Could you write out the records below exactly as they appear, leaving out any pictures?

▶ RECORD SET
○ ○ ○ ○ ○
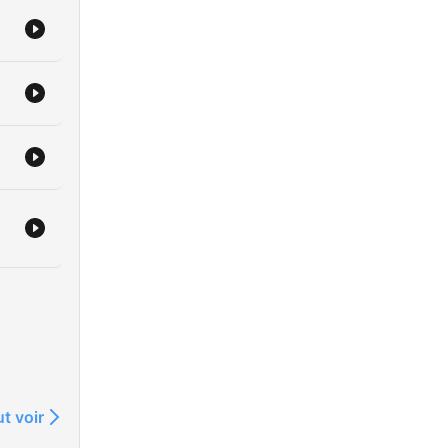
resh
cal,
at
ime
kie
s
her
me
t voir
gned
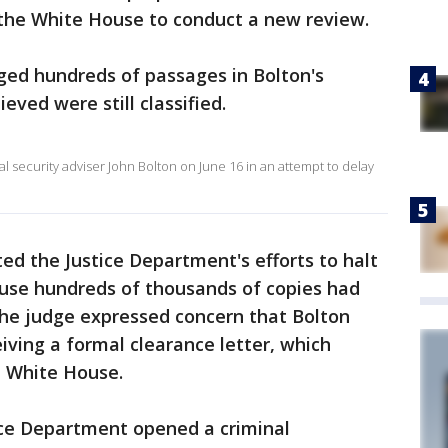
the White House to conduct a new review.
gged hundreds of passages in Bolton's
ieved were still classified.
 security adviser John Bolton on June 16 in an attempt to delay
ted the Justice Department's efforts to halt
ause hundreds of thousands of copies had
the judge expressed concern that Bolton
iving a formal clearance letter, which
e White House.
ice Department opened a criminal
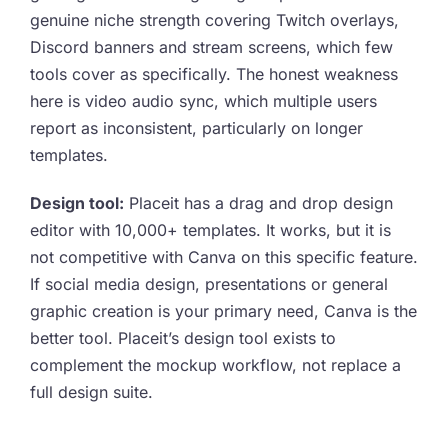
genuine niche strength covering Twitch overlays,
Discord banners and stream screens, which few
tools cover as specifically. The honest weakness
here is video audio sync, which multiple users
report as inconsistent, particularly on longer
templates.
Design tool:
Placeit has a drag and drop design
editor with 10,000+ templates. It works, but it is
not competitive with Canva on this specific feature.
If social media design, presentations or general
graphic creation is your primary need, Canva is the
better tool. Placeit’s design tool exists to
complement the mockup workflow, not replace a
full design suite.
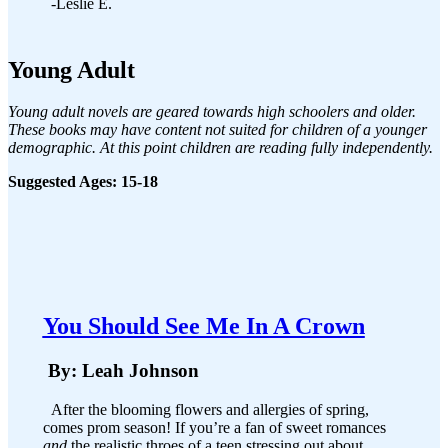
-Leslie E.
Young Adult
Young adult novels are geared towards high schoolers and older.
These books may have content not suited for children of a younger
demographic. At this point children are reading fully independently.
Suggested Ages: 15-18
You Should See Me In A Crown
By: Leah Johnson
After the blooming flowers and allergies of spring,
comes prom season! If you’re a fan of sweet romances
and
the realistic throes of a teen stressing out about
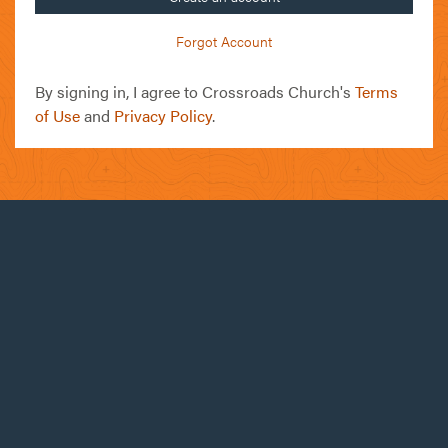
Forgot Account
By signing in, I agree to Crossroads Church's
Terms
of Use
and
Privacy Policy
.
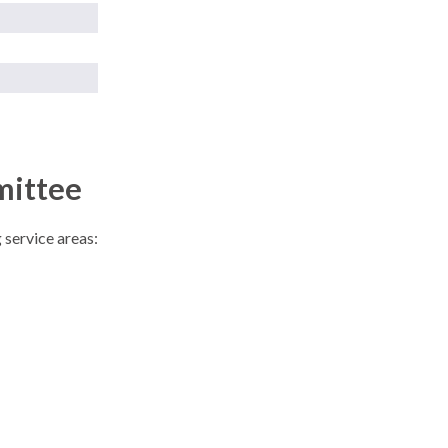
mittee
 service areas:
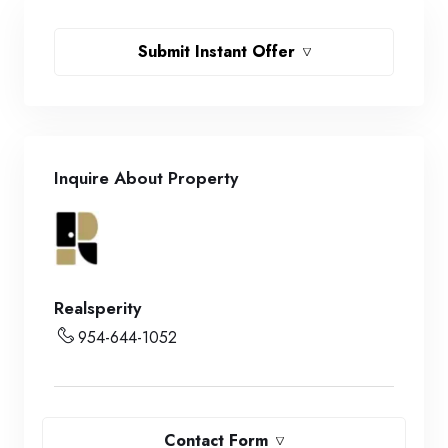
Submit Instant Offer
Inquire About Property
Realsperity
954-644-1052
Contact Form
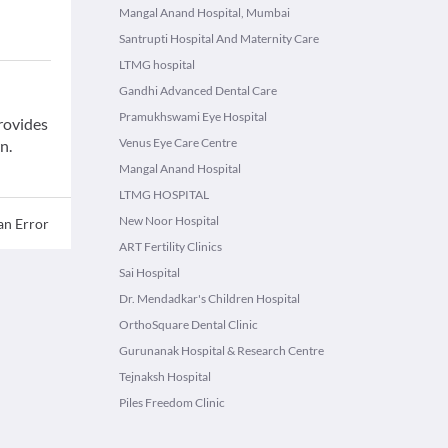
Mangal Anand Hospital, Mumbai
Santrupti Hospital And Maternity Care
LTMG hospital
Gandhi Advanced Dental Care
Pramukhswami Eye Hospital
provides
Venus Eye Care Centre
n.
Mangal Anand Hospital
LTMG HOSPITAL
New Noor Hospital
an Error
ART Fertility Clinics
Sai Hospital
Dr. Mendadkar's Children Hospital
OrthoSquare Dental Clinic
Gurunanak Hospital & Research Centre
Tejnaksh Hospital
Piles Freedom Clinic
○ ○ ○ ○ ○
▶ WRITTEN ANSWER
resh
cal,
at
ime
kie
s
her
me
t voir
gned
the White House to conduct a new review.
gged hundreds of passages in Bolton's
ieved were still classified.
 security adviser John Bolton on June 16 in an attempt to delay
ted the Justice Department's efforts to halt
ause hundreds of thousands of copies had
the judge expressed concern that Bolton
iving a formal clearance letter, which
e White House.
ice Department opened a criminal
genuine niche strength covering Twitch overlays,
Discord banners and stream screens, which few
tools cover as specifically. The honest weakness
here is video audio sync, which multiple users
report as inconsistent, particularly on longer
templates.
Design tool:
Placeit has a drag and drop design
editor with 10,000+ templates. It works, but it is
not competitive with Canva on this specific feature.
If social media design, presentations or general
graphic creation is your primary need, Canva is the
better tool. Placeit’s design tool exists to
complement the mockup workflow, not replace a
full design suite.
-Leslie E.
Young Adult
Young adult novels are geared towards high schoolers and older.
These books may have content not suited for children of a younger
demographic. At this point children are reading fully independently.
Suggested Ages: 15-18
You Should See Me In A Crown
By: Leah Johnson
After the blooming flowers and allergies of spring,
comes prom season! If you’re a fan of sweet romances
and
the realistic throes of a teen stressing out about
Forgot Account
By signing in, I agree to Crossroads Church's
Terms
of Use
and
Privacy Policy
.
mittee
 service areas:
Submit Instant Offer
Inquire About Property
Realsperity
954-644-1052
Contact Form
Mangal Anand Hospital, Mumbai
Santrupti Hospital And Maternity Care
LTMG hospital
Gandhi Advanced Dental Care
Pramukhswami Eye Hospital
provides
Venus Eye Care Centre
n.
Mangal Anand Hospital
LTMG HOSPITAL
New Noor Hospital
an Error
ART Fertility Clinics
Sai Hospital
Dr. Mendadkar's Children Hospital
OrthoSquare Dental Clinic
Gurunanak Hospital & Research Centre
Tejnaksh Hospital
Piles Freedom Clinic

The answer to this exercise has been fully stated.